Data for review START
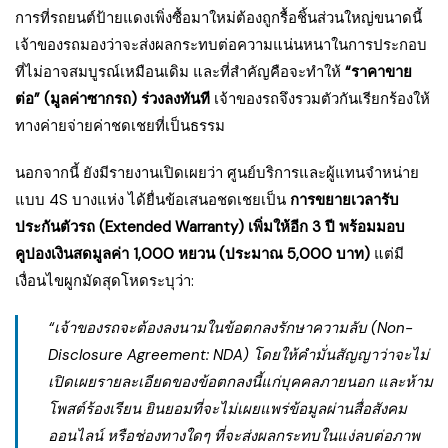
การที่รถยนต์ป้ายแดงเพิ่งซื้อมาใหม่ต้องถูกรื้อชิ้นส่วนใหญ่ขนาดนี้
เจ้าของรถมองว่าจะส่งผลกระทบต่อความแน่นหนาในการประกอบ
ที่ไม่อาจสมบูรณ์เหมือนเดิม และที่สำคัญคือจะทำให้
“ราคาขาย
ต่อ” (มูลค่าซากรถ) ร่วงลงทันที
เจ้าของรถจึงรวมตัวกันเรียกร้องให้
ทางค่ายจ่ายค่าชดเชยที่เป็นธรรม
นอกจากนี้ ยังมีรายงานเปิดเผยว่า ศูนย์บริการและผู้แทนจำหน่าย
แบบ 4S บางแห่ง ได้ยื่นข้อเสนอชดเชยเป็น
การขยายเวลารับ
ประกันตัวรถ (Extended Warranty) เพิ่มให้อีก 3 ปี พร้อมมอบ
คูปองเงินสดมูลค่า 1,000 หยวน (ประมาณ 5,000 บาท)
แต่มี
เงื่อนไขผูกมัดสุดโหดระบุว่า:
“เจ้าของรถจะต้องลงนามในข้อตกลงรักษาความลับ (Non-
Disclosure Agreement: NDA) โดยให้คำมั่นสัญญาว่าจะไม่
เปิดเผยรายละเอียดของข้อตกลงนี้แก่บุคคลภายนอก และห้าม
โพสต์ร้องเรียน ยินยอมที่จะไม่เผยแพร่ข้อมูลผ่านสื่อสังคม
ออนไลน์ หรือช่องทางใดๆ ที่จะส่งผลกระทบในแง่ลบต่อภาพ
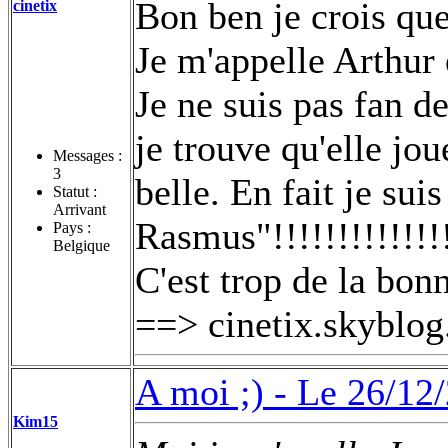
Bon ben je crois que
cinetix
Je m'appelle Arthur 
Je ne suis pas fan 
je trouve qu'elle joue
Messages :
3
belle.
En fait je suis
Statut :
Arrivant
Rasmus"!!!!!!!!!!!!!
Pays :
Belgique
C'est trop de la bon
==> cinetix.skyblo
A moi ;) -
Le 26/12/
Kim15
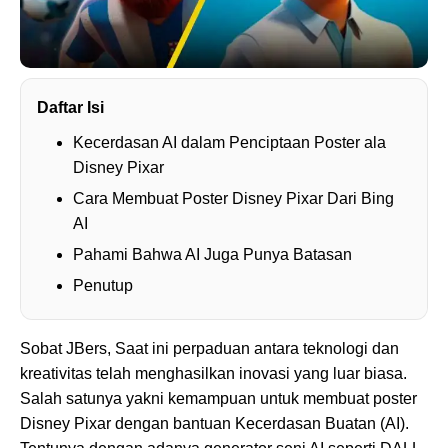
Daftar Isi
Kecerdasan AI dalam Penciptaan Poster ala
Disney Pixar
Cara Membuat Poster Disney Pixar Dari Bing
AI
Pahami Bahwa AI Juga Punya Batasan
Penutup
Sobat JBers, Saat ini perpaduan antara teknologi dan
kreativitas telah menghasilkan inovasi yang luar biasa.
Salah satunya yakni kemampuan untuk membuat poster
Disney Pixar dengan bantuan Kecerdasan Buatan (AI).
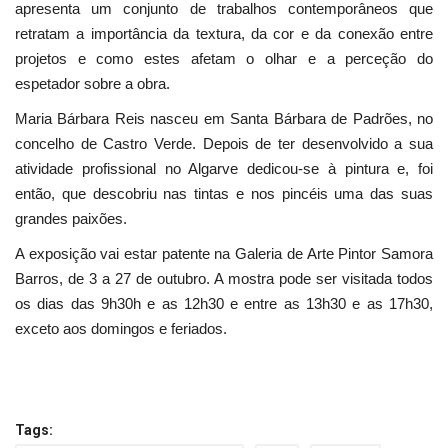
apresenta um conjunto de trabalhos contemporâneos que
retratam a importância da textura, da cor e da conexão entre
projetos e como estes afetam o olhar e a perceção do
espetador sobre a obra.
Maria Bárbara Reis nasceu em Santa Bárbara de Padrões, no
concelho de Castro Verde. Depois de ter desenvolvido a sua
atividade profissional no Algarve dedicou-se à pintura e, foi
então, que descobriu nas tintas e nos pincéis uma das suas
grandes paixões.
A exposição vai estar patente na Galeria de Arte Pintor Samora
Barros, de 3 a 27 de outubro. A mostra pode ser visitada todos
os dias das 9h30h e as 12h30 e entre as 13h30 e as 17h30,
exceto aos domingos e feriados.
Tags:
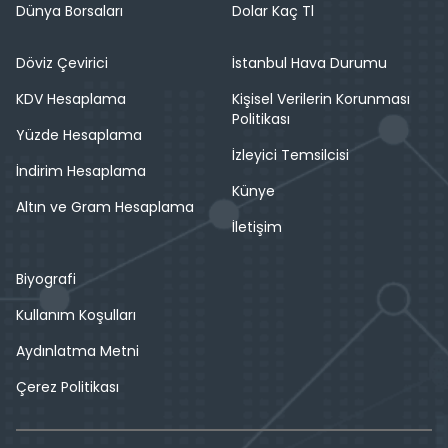
Dünya Borsaları
Dolar Kaç Tl
Döviz Çevirici
İstanbul Hava Durumu
KDV Hesaplama
Kişisel Verilerin Korunması
Politikası
Yüzde Hesaplama
İzleyici Temsilcisi
İndirim Hesaplama
Künye
Altın ve Gram Hesaplama
İletişim
Biyografi
Kullanım Koşulları
Aydınlatma Metni
Çerez Politikası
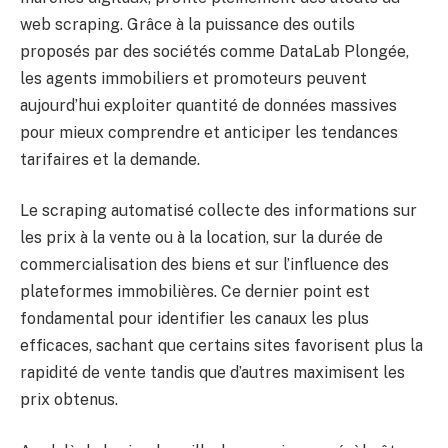
web scraping. Grâce à la puissance des outils
proposés par des sociétés comme DataLab Plongée,
les agents immobiliers et promoteurs peuvent
aujourd’hui exploiter quantité de données massives
pour mieux comprendre et anticiper les tendances
tarifaires et la demande.
Le scraping automatisé collecte des informations sur
les prix à la vente ou à la location, sur la durée de
commercialisation des biens et sur l’influence des
plateformes immobilières. Ce dernier point est
fondamental pour identifier les canaux les plus
efficaces, sachant que certains sites favorisent plus la
rapidité de vente tandis que d’autres maximisent les
prix obtenus.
Data for review END
* Exercise goal *
Print the lines from the line with "İzleyici Temsilcisi" to the end of the data above. Include both ends, exclude the pictures, and add nothing else.

* Solution *
İzleyici Temsilcisi
İndirim Hesaplama
Künye
Altın ve Gram Hesaplama
İletişim
Biyografi
Kullanım Koşulları
Aydınlatma Metni
Çerez Politikası
web scraping. Grâce à la puissance des outils
proposés par des sociétés comme DataLab Plongée,
les agents immobiliers et promoteurs peuvent
aujourd’hui exploiter quantité de données massives
pour mieux comprendre et anticiper les tendances
tarifaires et la demande.
Le scraping automatisé collecte des informations sur
les prix à la vente ou à la location, sur la durée de
commercialisation des biens et sur l’influence des
plateformes immobilières. Ce dernier point est
fondamental pour identifier les canaux les plus
efficaces, sachant que certains sites favorisent plus la
rapidité de vente tandis que d’autres maximisent les
prix obtenus.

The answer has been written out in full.